MEMPHIS, TN (WMC) - We are now just one week away from this year’s Memphis in May, and Beale Street Music Fest starts next Friday.
But as the stages go up in Tom Lee Park, questions remain about the future of the festival.
Memphis in May celebrates local and foreign culture. It generates more than $100 million for the Memphis economy.
But with remodeling plans for Tom Lee Park threatening its existence, is the city's biggest party almost over? On a bike ride through Tom Lee Park, Cortney Jackson and Bruce McClain are counting down the days to Memphis in May Music Fest.
"I think Memphis in May is like a really big deal,” Jackson said. "There is no more beautiful setting than here at Tom Lee Park."
"I guess the whole idea is the symbol of Memphis in May is the bridge, the riverfront, the Pyramid... all that in the background that's Memphis in May,” McClain said.
For Memphis in May's Robert Griffin, the excitement of getting the park ready for a month-long celebration Is tempered this year.
"For us, it's different because there is the uncertainty of what's going to happen next year,” Griffin said.
Memphis in May, in mediation with the Memphis River Parks Partnership, is negotiating the Partnership's $50 million plan to remodel Tom Lee Park to make sure it can still accommodate Music Fest and the World BBQ Contest.
"You know, if you can add to it, OK... but don't take away the tradition,” Jackson said.
Jackson and McClain love the idea of improving the park, but not if it forces Memphis in May away from the river.
"We need change and we need growth, but also we don't need to take it away from the park because that's what we're known for right? To be here at the riverfront,” McClain said.
As this year's festival takes shape, its future is unknown.
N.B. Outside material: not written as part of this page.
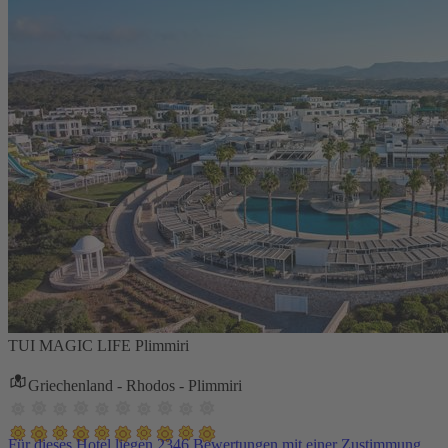
TUI MAGIC LIFE Plimmiri
Griechenland - Rhodos - Plimmiri
Für dieses Hotel liegen 2346 Bewertungen mit einer Zustimmung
"It could be the last Memphis in May in Tom Lee Park in its current form,” Griffin said. “It remains to be seen what happens with the next version of Tom Lee Park, or if there is a next version of Tom Lee Park."
The Army Corp of Engineers will have to sign off on the renovation plan, too. Tom Lee Park was built to support the bluff and help channel traffic on the Mississippi River. Any changes to the park require federal approval.
The two sides meet again in two weeks.